REPUBLIKA.CO.ID, JAKARTA -- Menteri Pemberdayaan Perempuan dan Perlindungan Anak (PPPA) Yohana Yembise menilai, pelaku penyuka sesama jenis harus menyadari aturan hukum yang berlaku di Indonesia. Khususnya Undang-Undang Nomor 1 Tahun 1974 tentang Perkawinan.
Dalam beleid tersebut, perkawinan hanya sah apabila kedua mempelai berlainan jenis kelamin. Selama ini, kampanye LGBT (Lesbian, Gay, Biseksual, dan Transgender) menuntut agar perkawinan sesama jenis dilegalkan.
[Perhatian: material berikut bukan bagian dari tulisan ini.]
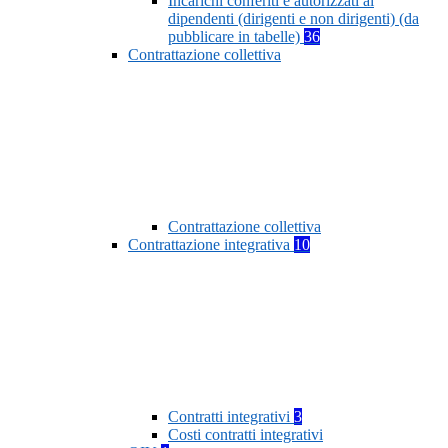
Incarichi conferiti e autorizzati ai
dipendenti (dirigenti e non dirigenti) (da
pubblicare in tabelle)
36
Contrattazione collettiva
Contrattazione collettiva
Contrattazione integrativa
10
Contratti integrativi
3
Costi contratti integrativi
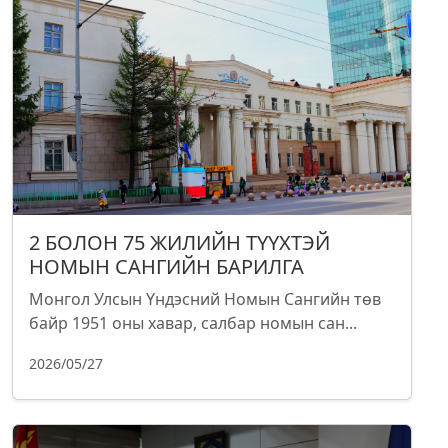
2 БОЛОН 75 ЖИЛИЙН ТҮҮХТЭЙ
НОМЫН САНГИЙН БАРИЛГА
Монгол Улсын Үндэсний Номын Сангийн төв
байр 1951 оны хавар, салбар номын сан...
2026/05/27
"Sementara UU ini ditetapkan perkawinan hanya untuk (antara) laki-laki dan perempuan. Maka kita mesti pada Undang-Undang itu," ujar Menteri Yohana saat peluncuran kampanye Gerakan Nasional Anti-kekerasan terhadap Anak dan Perempuan di Senayan, Jakarta, Ahad (14/2).
Namun, profesor pada Universitas Cendrawasih ini melanjutkan, pemerintah perlu membuka isu LGBT agar dinilai penalaran publik secara luas.
Menteri Yohana menuturkan, pengubahan atas UU Perkawinan bisa saja terjadi bila mayoritas masyarakat Indonesia setuju. Namun, bila penolakan tetap datang dari mayoritas kelompok agama-agama dan sipil di Indonesia, dia menyarankan agar wacana tersebut dihentikan.
"Karena kalau kita memutuskan sesuatu yang tidak diinginkan masyarakat, maka kita namanya menggali lubang untuk langsung masuk ke lubang itu sendiri," ucap dia.
Meski demikian, Menteri Yohana menegaskan, hak-hak pelaku LGBT sebagai warga negara harus tetap dilindungi. Termasuk di dalamnya hak untuk memperoleh kesembuhan agar tak lagi berperilaku menyimpang. Dia mengecam diskriminasi terhadap pelaku LGBT.